Out of the material that follows, write out exactly the lines from the line with "gegen das Kind führen." to the line with "Machtverhältnis umdrehen. Befreie dich aus", both ends included, and no others.
────────
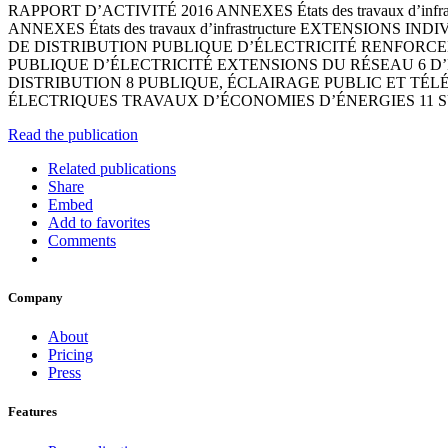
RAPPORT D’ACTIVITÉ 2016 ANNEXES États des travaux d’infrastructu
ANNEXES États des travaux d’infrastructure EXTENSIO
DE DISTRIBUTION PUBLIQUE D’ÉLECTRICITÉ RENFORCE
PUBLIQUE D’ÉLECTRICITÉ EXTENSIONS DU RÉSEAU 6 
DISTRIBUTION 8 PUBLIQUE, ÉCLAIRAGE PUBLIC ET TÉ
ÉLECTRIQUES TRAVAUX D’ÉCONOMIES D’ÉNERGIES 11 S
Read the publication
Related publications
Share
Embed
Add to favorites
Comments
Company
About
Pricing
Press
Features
────────
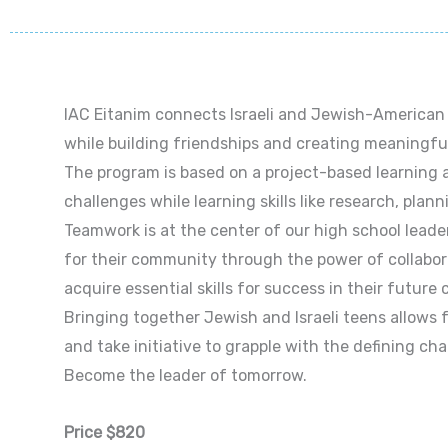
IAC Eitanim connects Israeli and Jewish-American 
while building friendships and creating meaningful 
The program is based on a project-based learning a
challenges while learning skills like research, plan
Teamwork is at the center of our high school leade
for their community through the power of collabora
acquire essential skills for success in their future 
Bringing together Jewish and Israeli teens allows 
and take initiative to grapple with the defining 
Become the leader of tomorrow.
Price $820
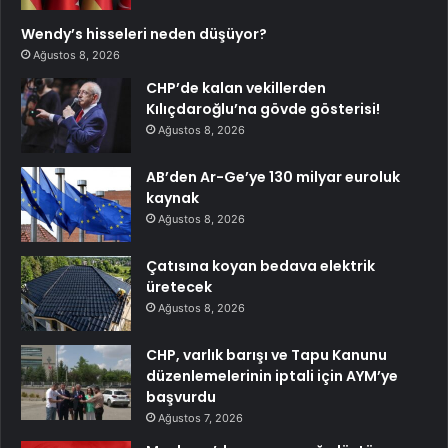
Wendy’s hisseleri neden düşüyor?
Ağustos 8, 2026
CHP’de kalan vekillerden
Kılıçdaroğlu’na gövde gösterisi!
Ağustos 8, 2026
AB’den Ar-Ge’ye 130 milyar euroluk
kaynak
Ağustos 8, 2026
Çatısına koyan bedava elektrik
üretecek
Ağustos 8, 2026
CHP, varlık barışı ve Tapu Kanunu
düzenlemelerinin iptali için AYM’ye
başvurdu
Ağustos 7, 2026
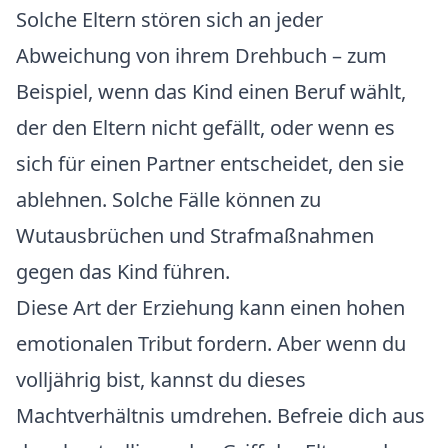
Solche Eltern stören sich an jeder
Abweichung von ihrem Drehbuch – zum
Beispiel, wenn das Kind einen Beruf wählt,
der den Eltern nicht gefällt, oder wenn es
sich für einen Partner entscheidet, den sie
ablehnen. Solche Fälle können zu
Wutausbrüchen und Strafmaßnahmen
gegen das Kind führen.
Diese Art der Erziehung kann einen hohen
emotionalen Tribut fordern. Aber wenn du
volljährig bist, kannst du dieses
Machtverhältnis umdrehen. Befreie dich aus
────────
> [Expected answer]
gegen das Kind führen.
Diese Art der Erziehung kann einen hohen
emotionalen Tribut fordern. Aber wenn du
volljährig bist, kannst du dieses
Machtverhältnis umdrehen. Befreie dich aus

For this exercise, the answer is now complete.